#### ABOUT THIS EXERCISE
Return, word for word, only the lines of the data below that lie between the line with "Вы можете ознакомиться с приведенными ниже" and the line with "Какие документы вы предоставляете?", those two lines included.

#### EXTRACTED ENTRIES
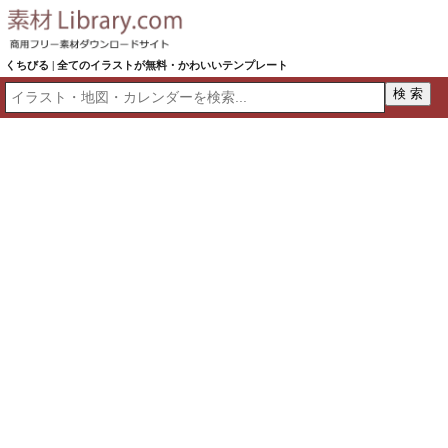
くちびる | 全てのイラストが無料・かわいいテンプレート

* * *

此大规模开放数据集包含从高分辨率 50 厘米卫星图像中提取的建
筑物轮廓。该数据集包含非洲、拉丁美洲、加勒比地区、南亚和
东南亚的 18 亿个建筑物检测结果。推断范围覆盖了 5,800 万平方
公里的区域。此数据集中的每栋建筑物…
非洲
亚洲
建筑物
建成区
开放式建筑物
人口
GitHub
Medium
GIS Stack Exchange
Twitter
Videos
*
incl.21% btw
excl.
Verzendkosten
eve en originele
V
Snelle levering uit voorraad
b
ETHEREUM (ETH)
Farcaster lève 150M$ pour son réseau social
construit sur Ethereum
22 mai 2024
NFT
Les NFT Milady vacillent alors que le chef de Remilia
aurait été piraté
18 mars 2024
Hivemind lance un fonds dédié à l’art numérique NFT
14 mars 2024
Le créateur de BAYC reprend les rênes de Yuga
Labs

* * *

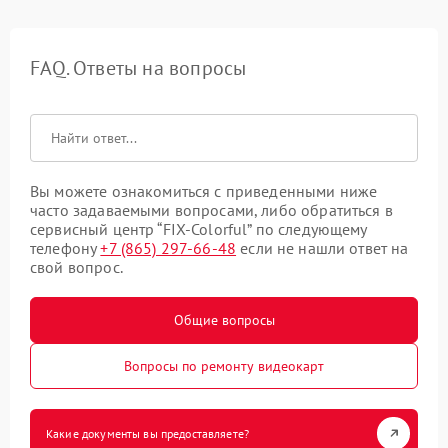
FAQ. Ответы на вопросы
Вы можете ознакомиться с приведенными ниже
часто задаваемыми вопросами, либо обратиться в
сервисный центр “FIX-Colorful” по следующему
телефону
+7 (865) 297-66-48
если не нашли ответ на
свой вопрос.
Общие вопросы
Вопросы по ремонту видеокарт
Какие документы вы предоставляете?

#### REPLY TO THE EXERCISE
Вы можете ознакомиться с приведенными ниже
часто задаваемыми вопросами, либо обратиться в
сервисный центр “FIX-Colorful” по следующему
телефону
+7 (865) 297-66-48
если не нашли ответ на
свой вопрос.
Общие вопросы
Вопросы по ремонту видеокарт
Какие документы вы предоставляете?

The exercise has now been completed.